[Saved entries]
----
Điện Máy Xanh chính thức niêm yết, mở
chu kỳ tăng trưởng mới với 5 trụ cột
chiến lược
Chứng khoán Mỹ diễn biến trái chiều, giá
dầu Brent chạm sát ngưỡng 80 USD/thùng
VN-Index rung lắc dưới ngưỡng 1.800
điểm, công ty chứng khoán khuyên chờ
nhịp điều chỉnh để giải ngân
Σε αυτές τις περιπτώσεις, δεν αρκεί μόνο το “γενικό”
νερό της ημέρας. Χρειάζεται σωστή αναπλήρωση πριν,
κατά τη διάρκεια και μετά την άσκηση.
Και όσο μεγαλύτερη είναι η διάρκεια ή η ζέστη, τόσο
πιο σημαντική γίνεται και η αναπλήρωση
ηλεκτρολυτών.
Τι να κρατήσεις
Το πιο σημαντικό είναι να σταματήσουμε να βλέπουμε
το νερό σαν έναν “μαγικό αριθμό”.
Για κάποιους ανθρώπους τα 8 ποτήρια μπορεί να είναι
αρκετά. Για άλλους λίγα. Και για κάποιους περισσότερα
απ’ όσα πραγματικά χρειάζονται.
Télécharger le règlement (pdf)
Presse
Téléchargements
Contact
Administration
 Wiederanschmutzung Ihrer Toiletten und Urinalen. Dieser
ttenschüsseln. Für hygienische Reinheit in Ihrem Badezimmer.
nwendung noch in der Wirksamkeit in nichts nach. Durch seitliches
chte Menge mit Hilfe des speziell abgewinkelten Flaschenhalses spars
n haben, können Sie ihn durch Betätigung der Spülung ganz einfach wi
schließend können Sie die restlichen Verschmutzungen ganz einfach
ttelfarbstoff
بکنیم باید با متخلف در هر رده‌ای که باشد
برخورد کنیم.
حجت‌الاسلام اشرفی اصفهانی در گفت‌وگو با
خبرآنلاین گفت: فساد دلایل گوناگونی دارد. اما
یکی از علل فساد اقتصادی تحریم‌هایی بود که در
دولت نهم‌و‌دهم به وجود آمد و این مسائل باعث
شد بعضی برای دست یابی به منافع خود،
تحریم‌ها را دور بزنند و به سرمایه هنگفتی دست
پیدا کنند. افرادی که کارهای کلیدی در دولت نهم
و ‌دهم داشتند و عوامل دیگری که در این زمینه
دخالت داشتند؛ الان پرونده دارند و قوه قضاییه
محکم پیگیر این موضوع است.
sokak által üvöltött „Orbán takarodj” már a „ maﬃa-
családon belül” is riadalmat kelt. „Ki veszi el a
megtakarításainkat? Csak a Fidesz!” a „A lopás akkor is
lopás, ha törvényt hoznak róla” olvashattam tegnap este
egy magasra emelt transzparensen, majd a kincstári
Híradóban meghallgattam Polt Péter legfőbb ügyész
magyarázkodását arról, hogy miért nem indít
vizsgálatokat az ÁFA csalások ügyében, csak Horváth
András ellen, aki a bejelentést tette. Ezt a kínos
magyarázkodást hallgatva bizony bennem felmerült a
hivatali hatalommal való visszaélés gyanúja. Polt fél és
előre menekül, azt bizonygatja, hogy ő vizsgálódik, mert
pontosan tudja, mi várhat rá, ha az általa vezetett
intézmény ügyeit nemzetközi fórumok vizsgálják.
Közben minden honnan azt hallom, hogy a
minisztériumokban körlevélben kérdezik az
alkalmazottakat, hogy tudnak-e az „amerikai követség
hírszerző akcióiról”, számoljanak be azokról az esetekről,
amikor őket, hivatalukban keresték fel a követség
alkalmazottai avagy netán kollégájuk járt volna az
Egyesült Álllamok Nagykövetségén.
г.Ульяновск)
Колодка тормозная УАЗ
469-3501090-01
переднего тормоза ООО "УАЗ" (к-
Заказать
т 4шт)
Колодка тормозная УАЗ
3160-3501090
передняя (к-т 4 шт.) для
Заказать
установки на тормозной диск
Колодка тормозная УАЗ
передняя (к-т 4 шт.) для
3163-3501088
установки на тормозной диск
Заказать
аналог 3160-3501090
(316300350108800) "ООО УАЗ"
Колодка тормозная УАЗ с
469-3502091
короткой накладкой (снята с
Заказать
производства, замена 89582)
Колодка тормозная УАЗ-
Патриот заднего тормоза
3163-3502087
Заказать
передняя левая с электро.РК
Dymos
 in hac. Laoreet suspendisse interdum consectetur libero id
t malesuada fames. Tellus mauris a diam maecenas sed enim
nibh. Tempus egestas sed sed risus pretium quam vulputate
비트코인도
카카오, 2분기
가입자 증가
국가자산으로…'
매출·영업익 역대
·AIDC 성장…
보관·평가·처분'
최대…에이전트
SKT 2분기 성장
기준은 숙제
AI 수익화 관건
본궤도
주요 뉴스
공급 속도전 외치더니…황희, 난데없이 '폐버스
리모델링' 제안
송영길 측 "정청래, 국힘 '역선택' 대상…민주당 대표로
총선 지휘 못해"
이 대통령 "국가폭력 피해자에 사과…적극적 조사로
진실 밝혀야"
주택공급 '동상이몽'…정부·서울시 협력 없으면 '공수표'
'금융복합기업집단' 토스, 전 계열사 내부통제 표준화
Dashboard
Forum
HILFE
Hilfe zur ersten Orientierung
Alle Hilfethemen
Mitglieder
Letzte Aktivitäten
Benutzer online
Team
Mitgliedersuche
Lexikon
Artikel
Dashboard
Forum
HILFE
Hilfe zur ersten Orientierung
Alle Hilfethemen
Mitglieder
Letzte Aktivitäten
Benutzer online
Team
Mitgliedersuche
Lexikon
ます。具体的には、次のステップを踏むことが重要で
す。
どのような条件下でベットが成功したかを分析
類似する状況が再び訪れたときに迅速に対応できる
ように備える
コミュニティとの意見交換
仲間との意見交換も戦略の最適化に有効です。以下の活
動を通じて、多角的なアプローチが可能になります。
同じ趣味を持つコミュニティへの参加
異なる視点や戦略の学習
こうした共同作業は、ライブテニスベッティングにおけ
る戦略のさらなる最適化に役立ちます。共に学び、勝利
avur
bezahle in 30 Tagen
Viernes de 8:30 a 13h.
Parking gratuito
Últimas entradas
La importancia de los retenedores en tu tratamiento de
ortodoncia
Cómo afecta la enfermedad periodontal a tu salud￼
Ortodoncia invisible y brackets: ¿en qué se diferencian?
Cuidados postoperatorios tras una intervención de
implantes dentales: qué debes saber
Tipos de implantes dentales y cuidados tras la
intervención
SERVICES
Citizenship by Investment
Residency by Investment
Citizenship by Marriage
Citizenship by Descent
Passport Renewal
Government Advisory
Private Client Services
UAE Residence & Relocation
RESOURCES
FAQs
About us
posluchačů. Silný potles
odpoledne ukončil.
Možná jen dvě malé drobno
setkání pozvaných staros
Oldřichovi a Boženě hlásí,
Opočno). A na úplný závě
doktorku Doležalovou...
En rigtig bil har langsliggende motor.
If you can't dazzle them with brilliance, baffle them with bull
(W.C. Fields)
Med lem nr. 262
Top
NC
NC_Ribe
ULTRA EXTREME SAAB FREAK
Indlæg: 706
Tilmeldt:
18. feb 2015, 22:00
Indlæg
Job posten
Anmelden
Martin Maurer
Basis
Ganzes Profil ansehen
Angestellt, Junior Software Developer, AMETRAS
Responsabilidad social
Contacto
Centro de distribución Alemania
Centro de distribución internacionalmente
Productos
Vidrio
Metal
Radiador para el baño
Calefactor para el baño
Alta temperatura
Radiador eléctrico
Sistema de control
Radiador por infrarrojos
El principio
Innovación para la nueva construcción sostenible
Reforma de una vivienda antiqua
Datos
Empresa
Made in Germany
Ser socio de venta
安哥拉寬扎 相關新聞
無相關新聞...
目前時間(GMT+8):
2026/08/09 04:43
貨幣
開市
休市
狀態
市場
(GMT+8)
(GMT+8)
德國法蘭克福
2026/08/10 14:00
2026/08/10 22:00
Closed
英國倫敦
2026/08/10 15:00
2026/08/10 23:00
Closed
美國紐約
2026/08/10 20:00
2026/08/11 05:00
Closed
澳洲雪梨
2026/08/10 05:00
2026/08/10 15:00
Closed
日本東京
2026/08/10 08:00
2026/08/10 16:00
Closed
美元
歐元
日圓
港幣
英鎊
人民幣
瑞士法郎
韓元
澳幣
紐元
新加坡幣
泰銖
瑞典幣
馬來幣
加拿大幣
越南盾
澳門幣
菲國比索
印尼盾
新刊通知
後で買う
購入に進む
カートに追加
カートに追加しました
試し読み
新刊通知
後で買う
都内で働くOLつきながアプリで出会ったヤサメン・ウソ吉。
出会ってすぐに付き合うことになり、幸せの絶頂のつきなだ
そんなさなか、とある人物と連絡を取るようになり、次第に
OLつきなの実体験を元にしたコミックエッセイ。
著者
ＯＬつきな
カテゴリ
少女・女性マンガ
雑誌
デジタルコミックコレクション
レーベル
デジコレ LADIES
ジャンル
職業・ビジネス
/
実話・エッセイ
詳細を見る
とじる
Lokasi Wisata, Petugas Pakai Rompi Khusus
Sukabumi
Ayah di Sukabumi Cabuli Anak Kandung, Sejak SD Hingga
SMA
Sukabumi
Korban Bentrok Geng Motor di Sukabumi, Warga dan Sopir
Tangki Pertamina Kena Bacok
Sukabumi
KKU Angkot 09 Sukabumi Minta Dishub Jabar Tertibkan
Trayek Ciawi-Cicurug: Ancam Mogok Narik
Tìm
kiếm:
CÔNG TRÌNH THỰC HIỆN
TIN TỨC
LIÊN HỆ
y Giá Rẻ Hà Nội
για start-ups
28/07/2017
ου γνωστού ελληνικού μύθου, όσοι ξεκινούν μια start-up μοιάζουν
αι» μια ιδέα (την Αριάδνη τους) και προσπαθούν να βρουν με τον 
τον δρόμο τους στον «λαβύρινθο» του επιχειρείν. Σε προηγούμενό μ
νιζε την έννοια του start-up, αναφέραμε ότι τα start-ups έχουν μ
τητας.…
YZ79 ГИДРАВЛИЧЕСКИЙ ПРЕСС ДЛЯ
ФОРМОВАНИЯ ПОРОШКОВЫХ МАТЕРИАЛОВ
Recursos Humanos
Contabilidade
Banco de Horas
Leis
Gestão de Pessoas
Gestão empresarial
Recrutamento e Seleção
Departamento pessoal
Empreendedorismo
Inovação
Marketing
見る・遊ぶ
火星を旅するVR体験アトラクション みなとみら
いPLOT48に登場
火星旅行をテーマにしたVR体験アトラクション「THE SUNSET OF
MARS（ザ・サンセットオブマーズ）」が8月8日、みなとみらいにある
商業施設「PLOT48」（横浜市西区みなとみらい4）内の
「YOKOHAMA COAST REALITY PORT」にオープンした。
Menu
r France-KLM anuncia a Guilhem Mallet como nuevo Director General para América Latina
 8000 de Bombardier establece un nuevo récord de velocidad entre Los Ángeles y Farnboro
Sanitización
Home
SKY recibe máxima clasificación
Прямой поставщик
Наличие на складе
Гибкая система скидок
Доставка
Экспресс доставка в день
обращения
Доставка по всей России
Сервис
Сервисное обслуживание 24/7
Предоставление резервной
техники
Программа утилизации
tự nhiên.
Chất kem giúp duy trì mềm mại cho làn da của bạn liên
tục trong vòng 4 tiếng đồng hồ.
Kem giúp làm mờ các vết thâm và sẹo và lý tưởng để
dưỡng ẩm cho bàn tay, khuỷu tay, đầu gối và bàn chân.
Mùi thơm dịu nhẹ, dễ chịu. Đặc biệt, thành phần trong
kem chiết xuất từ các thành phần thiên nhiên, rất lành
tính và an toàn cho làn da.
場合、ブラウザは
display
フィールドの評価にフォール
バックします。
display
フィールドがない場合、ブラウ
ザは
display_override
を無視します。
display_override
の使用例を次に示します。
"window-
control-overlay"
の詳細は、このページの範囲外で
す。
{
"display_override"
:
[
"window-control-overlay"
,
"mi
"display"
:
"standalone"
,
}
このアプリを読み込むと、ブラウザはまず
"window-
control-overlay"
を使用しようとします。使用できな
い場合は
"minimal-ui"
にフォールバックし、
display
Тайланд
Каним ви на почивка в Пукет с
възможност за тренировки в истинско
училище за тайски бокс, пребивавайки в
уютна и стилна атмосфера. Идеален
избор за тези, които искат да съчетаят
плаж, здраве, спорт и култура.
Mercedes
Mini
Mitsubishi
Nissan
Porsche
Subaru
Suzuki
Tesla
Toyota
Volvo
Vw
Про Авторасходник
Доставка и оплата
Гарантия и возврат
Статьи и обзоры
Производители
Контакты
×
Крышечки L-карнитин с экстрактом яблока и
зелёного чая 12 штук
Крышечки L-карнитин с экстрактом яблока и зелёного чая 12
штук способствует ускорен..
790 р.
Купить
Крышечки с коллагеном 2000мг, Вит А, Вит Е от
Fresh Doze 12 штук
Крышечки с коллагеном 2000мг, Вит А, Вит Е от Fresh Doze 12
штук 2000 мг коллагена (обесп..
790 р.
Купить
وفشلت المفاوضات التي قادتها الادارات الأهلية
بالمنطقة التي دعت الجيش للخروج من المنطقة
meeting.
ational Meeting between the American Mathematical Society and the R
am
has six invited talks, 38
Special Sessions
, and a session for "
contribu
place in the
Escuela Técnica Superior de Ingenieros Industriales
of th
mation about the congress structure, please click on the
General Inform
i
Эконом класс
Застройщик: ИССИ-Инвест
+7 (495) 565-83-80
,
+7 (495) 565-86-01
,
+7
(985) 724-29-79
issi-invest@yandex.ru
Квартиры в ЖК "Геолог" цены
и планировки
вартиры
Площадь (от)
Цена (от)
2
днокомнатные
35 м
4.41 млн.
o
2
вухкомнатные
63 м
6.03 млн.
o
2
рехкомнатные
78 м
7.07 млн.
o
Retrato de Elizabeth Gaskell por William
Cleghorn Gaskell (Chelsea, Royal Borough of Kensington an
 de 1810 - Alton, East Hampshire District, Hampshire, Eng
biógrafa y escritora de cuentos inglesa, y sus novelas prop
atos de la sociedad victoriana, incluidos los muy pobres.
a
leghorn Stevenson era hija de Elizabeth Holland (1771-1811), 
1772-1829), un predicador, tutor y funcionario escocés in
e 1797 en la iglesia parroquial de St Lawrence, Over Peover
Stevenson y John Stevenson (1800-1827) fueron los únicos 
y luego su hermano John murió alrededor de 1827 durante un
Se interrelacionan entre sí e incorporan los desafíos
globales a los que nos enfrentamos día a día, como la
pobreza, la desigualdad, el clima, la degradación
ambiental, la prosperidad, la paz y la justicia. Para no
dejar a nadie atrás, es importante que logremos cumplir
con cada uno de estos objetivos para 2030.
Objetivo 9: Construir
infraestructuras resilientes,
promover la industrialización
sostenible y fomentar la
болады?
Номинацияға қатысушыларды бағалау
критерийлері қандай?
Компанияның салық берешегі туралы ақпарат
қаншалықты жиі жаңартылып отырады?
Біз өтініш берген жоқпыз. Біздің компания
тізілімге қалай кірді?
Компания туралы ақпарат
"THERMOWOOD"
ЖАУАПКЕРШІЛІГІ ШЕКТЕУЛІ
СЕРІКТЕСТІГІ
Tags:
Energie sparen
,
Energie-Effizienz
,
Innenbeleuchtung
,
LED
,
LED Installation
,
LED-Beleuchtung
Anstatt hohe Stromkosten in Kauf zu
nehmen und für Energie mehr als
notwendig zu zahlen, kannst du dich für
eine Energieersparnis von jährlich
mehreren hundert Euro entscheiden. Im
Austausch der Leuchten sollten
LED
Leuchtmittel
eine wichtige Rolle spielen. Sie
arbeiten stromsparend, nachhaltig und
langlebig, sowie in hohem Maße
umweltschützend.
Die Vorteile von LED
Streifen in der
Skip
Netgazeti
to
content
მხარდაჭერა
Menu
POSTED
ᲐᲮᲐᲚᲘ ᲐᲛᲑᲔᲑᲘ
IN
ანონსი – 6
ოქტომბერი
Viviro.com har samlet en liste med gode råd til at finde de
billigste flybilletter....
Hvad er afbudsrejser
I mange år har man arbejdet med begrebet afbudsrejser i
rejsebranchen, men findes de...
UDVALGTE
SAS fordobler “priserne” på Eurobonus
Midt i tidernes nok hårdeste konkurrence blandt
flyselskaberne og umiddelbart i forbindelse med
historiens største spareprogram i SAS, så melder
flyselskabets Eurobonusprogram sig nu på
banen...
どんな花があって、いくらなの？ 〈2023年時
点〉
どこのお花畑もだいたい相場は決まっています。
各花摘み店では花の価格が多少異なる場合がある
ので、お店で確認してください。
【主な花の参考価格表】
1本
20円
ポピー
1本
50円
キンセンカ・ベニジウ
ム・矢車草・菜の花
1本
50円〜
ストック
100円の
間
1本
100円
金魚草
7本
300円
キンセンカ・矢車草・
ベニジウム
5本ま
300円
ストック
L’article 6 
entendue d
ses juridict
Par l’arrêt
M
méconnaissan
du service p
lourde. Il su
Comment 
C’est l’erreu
----
* Work task: Every line above from the line with "Stevenson y John" to the line with "notwendig zu zahlen, kannst du dich für", both included, must be reproduced exactly, and no other line may appear.

* Answer to this task:
Stevenson y John Stevenson (1800-1827) fueron los únicos 
y luego su hermano John murió alrededor de 1827 durante un
Se interrelacionan entre sí e incorporan los desafíos
globales a los que nos enfrentamos día a día, como la
pobreza, la desigualdad, el clima, la degradación
ambiental, la prosperidad, la paz y la justicia. Para no
dejar a nadie atrás, es importante que logremos cumplir
con cada uno de estos objetivos para 2030.
Objetivo 9: Construir
infraestructuras resilientes,
promover la industrialización
sostenible y fomentar la
болады?
Номинацияға қатысушыларды бағалау
критерийлері қандай?
Компанияның салық берешегі туралы ақпарат
қаншалықты жиі жаңартылып отырады?
Біз өтініш берген жоқпыз. Біздің компания
тізілімге қалай кірді?
Компания туралы ақпарат
"THERMOWOOD"
ЖАУАПКЕРШІЛІГІ ШЕКТЕУЛІ
СЕРІКТЕСТІГІ
Tags:
Energie sparen
,
Energie-Effizienz
,
Innenbeleuchtung
,
LED
,
LED Installation
,
LED-Beleuchtung
Anstatt hohe Stromkosten in Kauf zu
nehmen und für Energie mehr als
notwendig zu zahlen, kannst du dich für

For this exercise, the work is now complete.